Como identificar um psicopata na empresa?
R:É como um médico identifica uma gripe. Existem procedimentos e instrumentos próprios. Nós desenvolvemos um método para identificar pessoas com o potencial para causar problemas numa organização. O problema é que muitas empresas não utilizam instrumentos para isso, preferindo os métodos tradicionais de entrevista.

O que fazer quando se detecta um trabalhando na companhia?
R:Não posso dar um conselho. A empresa deve decidir de acordo com as implicações de sua decisão. A pessoa pode, por exemplo, ameaçar processar ou intimidar de outras maneiras. Talvez uma simples recolocação do profissional a uma posição diferente possa funcionar. Não há um conselho geral que eu possa dar. As companhias devem decidir de acordo com suas características.

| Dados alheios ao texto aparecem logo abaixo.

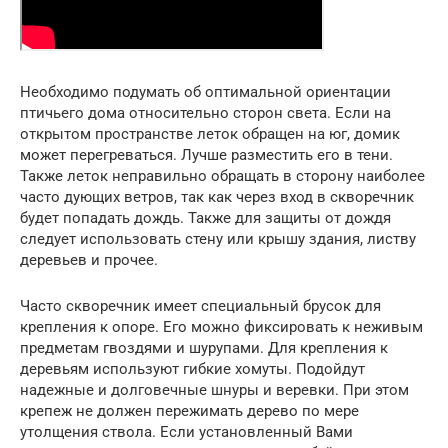
Необходимо подумать об оптимальной ориентации
птичьего дома относительно сторон света. Если на
открытом пространстве леток обращен на юг, домик
может перегреваться. Лучше разместить его в тени.
Также леток неправильно обращать в сторону наиболее
часто дующих ветров, так как через вход в скворечник
будет попадать дождь. Также для защиты от дождя
следует использовать стену или крышу здания, листву
деревьев и прочее.
Часто скворечник имеет специальный брусок для
крепления к опоре. Его можно фиксировать к неживым
предметам гвоздями и шурупами. Для крепления к
деревьям используют гибкие хомуты. Подойдут
надежные и долговечные шнуры и веревки. При этом
крепеж не должен пережимать дерево по мере
утолщения ствола. Если установленный Вами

Técnicas tradicionais de Rh favorecem sua existência?
R:As empresas não tomam muitas providências. Utilizam as técnicas tradicionais de recursos humanos, com testes e entrevistas. Mas esses não são métodos desenhados para identificação de indivíduos psicopáticos. Eles têm facilidade em convencer seus entrevistadores de que são ótimos candidatos. E muitas instituições nem ao menos conferem os currículos com cuidado. O candidato tem boa aparência, expressa-se e coloca-se muito bem, e o RH, às vezes, não se preocupa em checar as referências, para descobrir o que a pessoa fez antes e por que ela saiu de seu último emprego.

E o que deveriam fazer?
R:Não existem sinais específicos para se procurar; o que você tem de fazer é conseguir o máximo de informações possível sobre o candidato. E se o cargo for muito importante, envolvendo poder e controle financeiro, é preciso ter certeza absoluta de que escolheu a pessoa certa. Antes de comprar um carro, você pesquisa. Pergunta a outras pessoas sobre o automóvel, busca, enfim, dados e avaliações na internet... Por que então não fazer o mesmo quando se está contratando?

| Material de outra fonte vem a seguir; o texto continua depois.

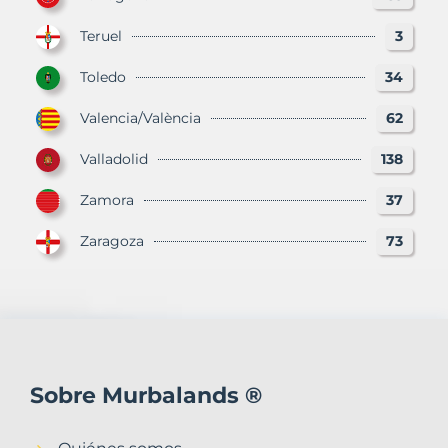
Teruel
3
Toledo
34
Valencia/València
62
Valladolid
138
Zamora
37
Zaragoza
73
Sobre Murbalands ®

Psicopatas versus fraudes!
R:Eles podem estar envolvidos em fraudes, furtos, podem também criar um ambiente hostil entre funcionários. Além de práticas profissionais, decisões, que podem prejudicar a empresa. É fundamental lembrar que são indivíduos que estão preocupados somente com eles mesmos. Logo, veem-se como a pessoa mais importante dentro da companhia; os outros são secundários.

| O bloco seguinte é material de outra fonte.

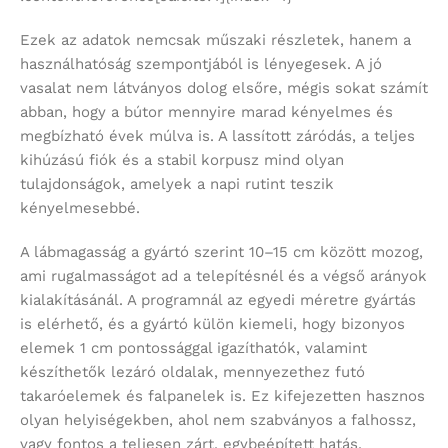
Ezek az adatok nemcsak műszaki részletek, hanem a
használhatóság szempontjából is lényegesek. A jó
vasalat nem látványos dolog elsőre, mégis sokat számít
abban, hogy a bútor mennyire marad kényelmes és
megbízható évek múlva is. A lassított záródás, a teljes
kihúzású fiók és a stabil korpusz mind olyan
tulajdonságok, amelyek a napi rutint teszik
kényelmesebbé.
A lábmagasság a gyártó szerint 10–15 cm között mozog,
ami rugalmasságot ad a telepítésnél és a végső arányok
kialakításánál. A programnál az egyedi méretre gyártás
is elérhető, és a gyártó külön kiemeli, hogy bizonyos
elemek 1 cm pontossággal igazíthatók, valamint
készíthetők lezáró oldalak, mennyezethez futó
takaróelemek és falpanelek is. Ez kifejezetten hasznos
olyan helyiségekben, ahol nem szabványos a falhossz,
vagy fontos a teljesen zárt, egybeépített hatás.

Há algo a aprender com eles...
R:Não sabemos ao certo se têm liderança. Eles de fato parecem ser bons líderes, porque a organização ou talvez a situação da economia em si lhes seja a ideal, uma vez que tomam decisões rapidamente, muitas vezes de maneira nada ética, até ilegal, mas que aparentemente funcionam, num contexto específico. Então eles são vistos como bons líderes, mas isso depende muito da situação. O que acontece é que, ao tentar ajudar a si mesmo, o psicopata pode acabar ajudando a empresa. Por exemplo, quando o mercado de ações está subindo constantemente, até pessoas como Bernard Madoff (responsável por uma das maiores fraudes dos últimos tempos nos EUA) parecem boas. Qualquer um pode ganhar dinheiro e dar uma aparência de sucesso a uma empresa, se o mercado estiver bom e as condições corretas. O verdadeiro teste é o que acontece quando as condições mudam. Madoff acabou indo para a cadeia quando isso ocorreu.

O ambiente corporativo é atraente para eles?
R:Porque é lá que reside toda a ação. Eu uso o exemplo de um leão nas planícies africanas: eles vão aos locais onde há água, pois sabem que lá estão os animais. Os psicopatas vão onde existe ação. E, financeiramente, a ação está em grandes corporações. Eles sentem uma atração natural por organizações, particularmente por aquelas em que as regras não são muito rígidas, que estão sempre em mudança, ou onde a regulamentação do governo é fraca.

Faltam dados científicos?
R:Eu acho que sim. Não se sabe ao certo quantos psicopatas há hoje nas companhias, pois não há pesquisa suficiente. A maioria das empresas não tem interesse em fazer uma pesquisa sistemática, científica, sobre as pessoas em seus quadros. Acho que há diversas razões para isso, uma delas é que as instituições, na verdade, não querem saber dessas pessoas, pensando em eventuais riscos legais.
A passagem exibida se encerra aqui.